- [Problem statement]: Throughout the listing below, show every line in which "raças" occurs.

== Exercise inputs

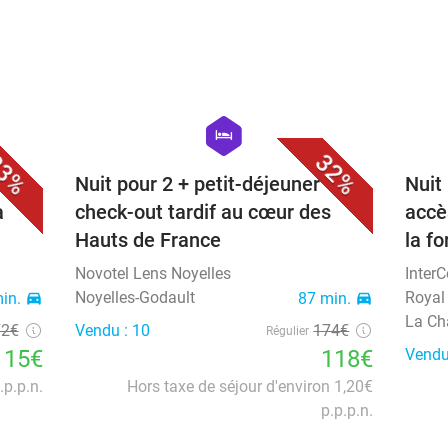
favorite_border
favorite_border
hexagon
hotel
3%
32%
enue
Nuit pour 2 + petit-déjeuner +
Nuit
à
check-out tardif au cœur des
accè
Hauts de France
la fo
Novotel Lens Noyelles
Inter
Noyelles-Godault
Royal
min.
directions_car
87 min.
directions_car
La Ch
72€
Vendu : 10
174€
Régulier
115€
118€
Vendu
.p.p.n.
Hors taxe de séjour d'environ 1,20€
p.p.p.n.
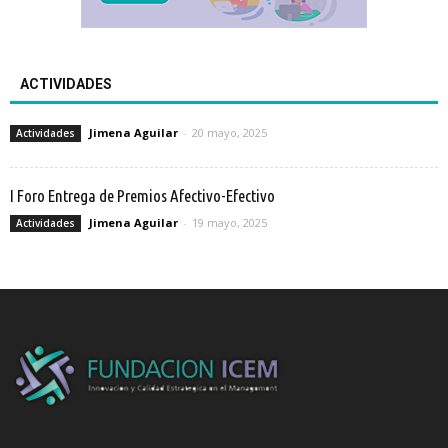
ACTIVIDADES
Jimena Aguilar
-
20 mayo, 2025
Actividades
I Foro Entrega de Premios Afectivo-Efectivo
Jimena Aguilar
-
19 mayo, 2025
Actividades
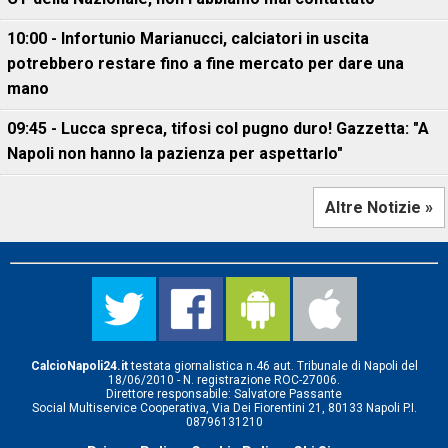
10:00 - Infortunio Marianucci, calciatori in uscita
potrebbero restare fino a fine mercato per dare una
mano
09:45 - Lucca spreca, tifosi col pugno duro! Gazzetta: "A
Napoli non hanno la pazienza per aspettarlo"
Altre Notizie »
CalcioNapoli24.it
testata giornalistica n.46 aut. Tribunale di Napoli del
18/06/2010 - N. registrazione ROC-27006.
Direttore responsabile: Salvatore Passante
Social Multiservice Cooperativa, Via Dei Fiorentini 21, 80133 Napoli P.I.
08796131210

====
== Exercise inputs

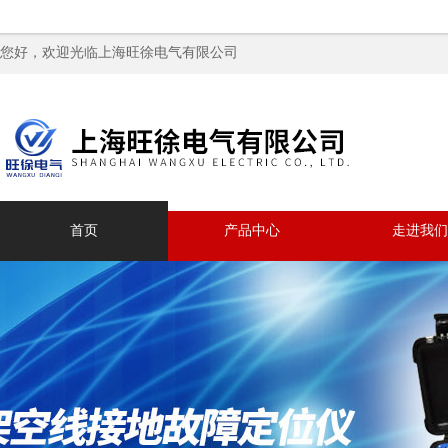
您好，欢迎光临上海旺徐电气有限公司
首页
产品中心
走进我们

====
== Exercise inputs

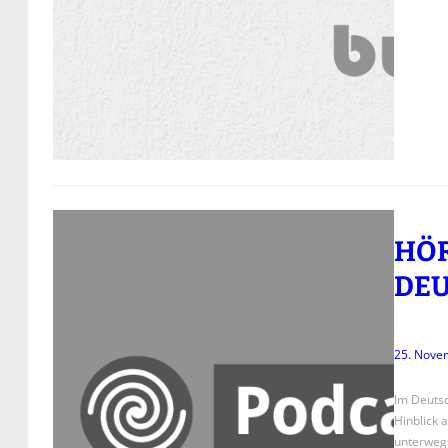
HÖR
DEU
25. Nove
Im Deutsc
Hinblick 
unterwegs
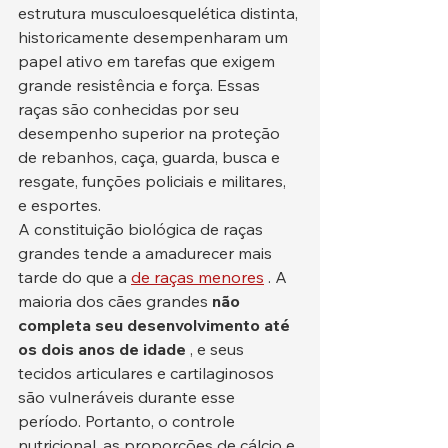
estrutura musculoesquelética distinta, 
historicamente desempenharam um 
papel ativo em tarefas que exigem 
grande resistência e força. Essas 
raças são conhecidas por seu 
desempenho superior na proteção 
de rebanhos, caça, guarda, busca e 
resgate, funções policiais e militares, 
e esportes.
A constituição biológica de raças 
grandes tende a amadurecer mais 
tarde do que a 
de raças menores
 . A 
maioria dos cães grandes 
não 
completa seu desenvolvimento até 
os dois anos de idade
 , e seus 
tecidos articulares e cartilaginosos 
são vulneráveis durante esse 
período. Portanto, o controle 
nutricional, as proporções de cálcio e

====

- [Solution to this task]:
raças são conhecidas por seu 
A constituição biológica de raças 
de raças menores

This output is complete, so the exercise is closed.